The Three Sisters

Chapter 22

Chapter 224,360 wordsPublic domain

Jim turned three dogs out into the yard by way of discipline. He and Ally tried to talk to each other across the tumult that remained. Now and then Ally and the children talked to Gwenda. They told her that the black and white cow had calved, and that the blue lupins had come up in the garden, that the old sow had died, that Jenny, the chintz cat, had kittened and that the lop-eared rabbit had a litter.

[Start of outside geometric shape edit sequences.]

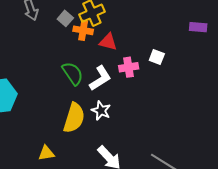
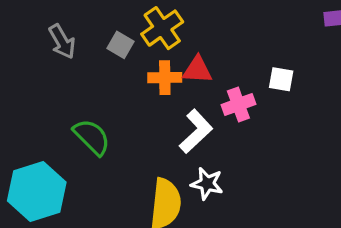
orange cross: (83, 30) -> (165, 78), moved
green semicircle: (73, 73) -> (92, 137), moved

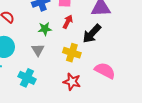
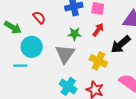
gray triangle: (38, 50) -> (65, 54), size x1.5
cyan cross: (27, 78) -> (68, 86), moved

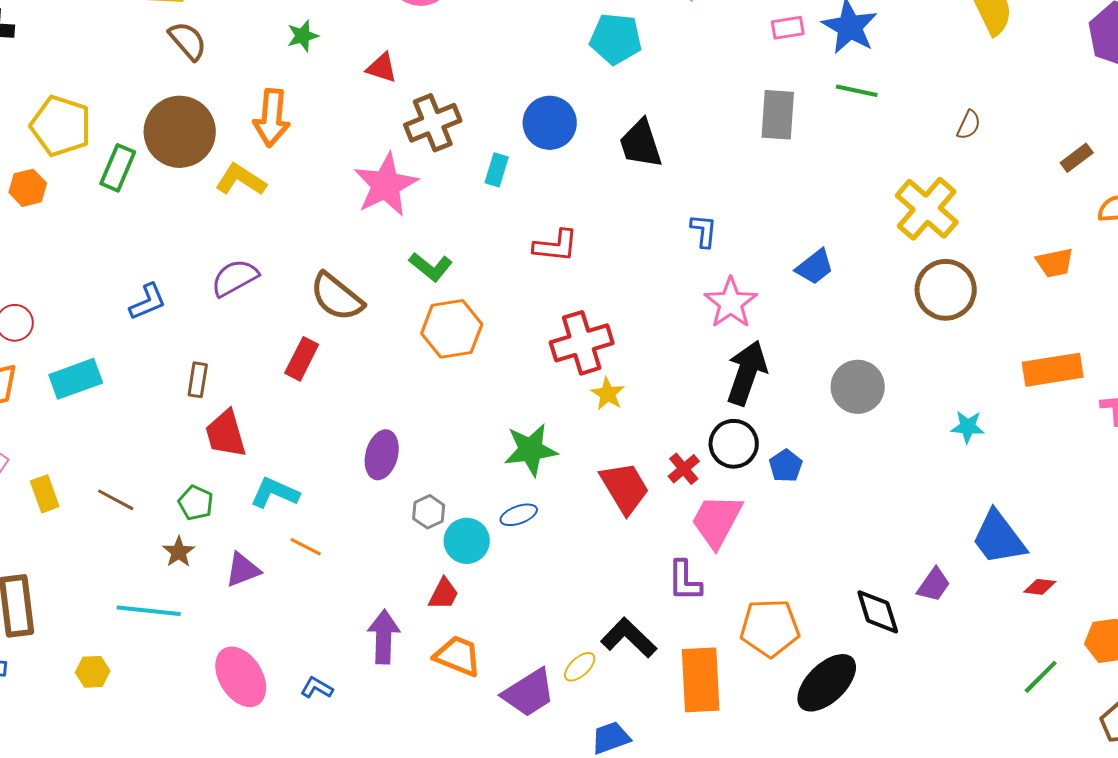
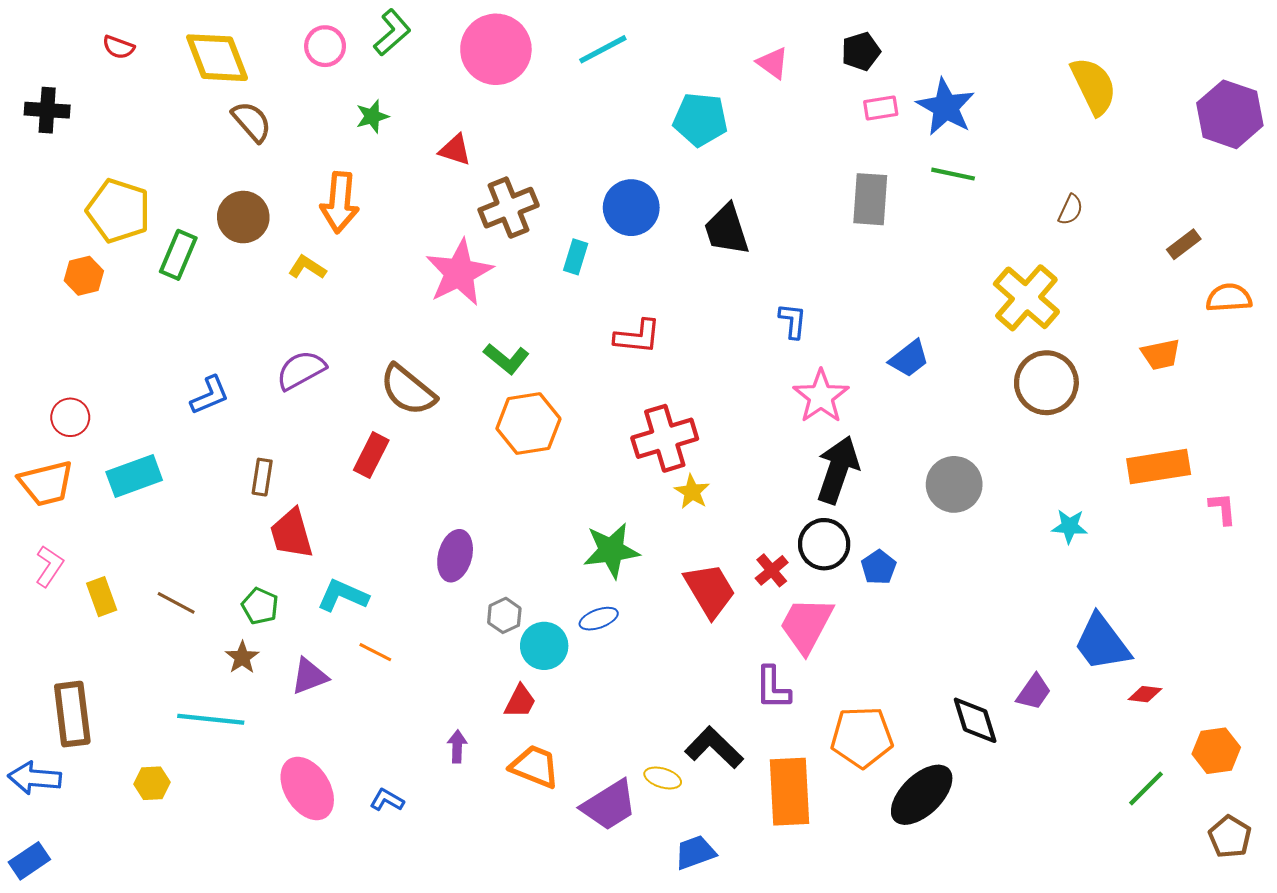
brown circle: (180, 132) -> (243, 217), size x0.7
yellow L-shape: (241, 180) -> (307, 267), size x0.7
purple arrow: (384, 637) -> (457, 747), size x0.6
yellow ellipse: (580, 667) -> (663, 778), turned 60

"And Baby's got another tooth," said Ally.

"I'm breaakin' in t' yoong chestnut," said Jim. "Poor Daasy's gettin' paasst 'er work."

All these happenings were exciting and wonderful to Ally.

"But you're not interested, Gwenda."

"I am, darling, I am."

She was. Ally knew it but she wanted perpetual reassurance.

"But you never tell us anything."

"There's nothing to tell. Nothing happens."

"Oh, come," said Ally, "how's Papa?"

"Much the same except that he drove into Morfe yesterday to see Molly."

"Yes, darling, of course you may."

Ally was abstracted, for Gwenny had slipped from her chair and was whispering in her ear.

It never occurred to Ally to ask what Gwenda had been doing, or what she had been thinking of, or what she felt, or to listen to anything she had to say.

Her sister might just as well not have existed for all the interest Ally showed in her. She hadn't really forgotten what Gwenda had done for her, but she couldn't go on thinking about it forever. It was the sort of thing that wasn't easy or agreeable to think about and Ally's instinct of self-preservation urged her to turn from it. She tended to forget it, as she tended to forget all dreadful things, such as her own terrors and her father's illness and the noises Greatorex made when he was eating.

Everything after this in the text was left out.